**Prompt:**
With the pictures excluded, retype the records that follow exactly.

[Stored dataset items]

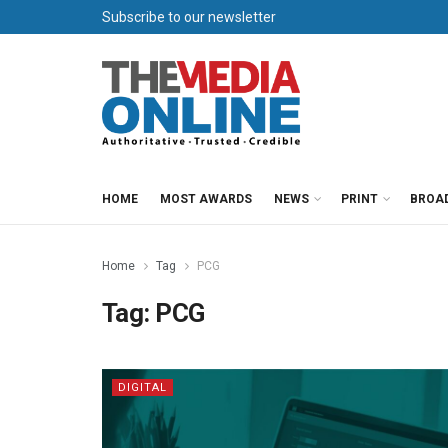
Subscribe to our newsletter
HOME
MOST AWARDS
NEWS
PRINT
BROA
Home
Tag
PCG
Tag:
PCG
DIGITAL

**Task result:**
Subscribe to our newsletter
HOME
MOST AWARDS
NEWS
PRINT
BROA
Home
Tag
PCG
Tag:
PCG
DIGITAL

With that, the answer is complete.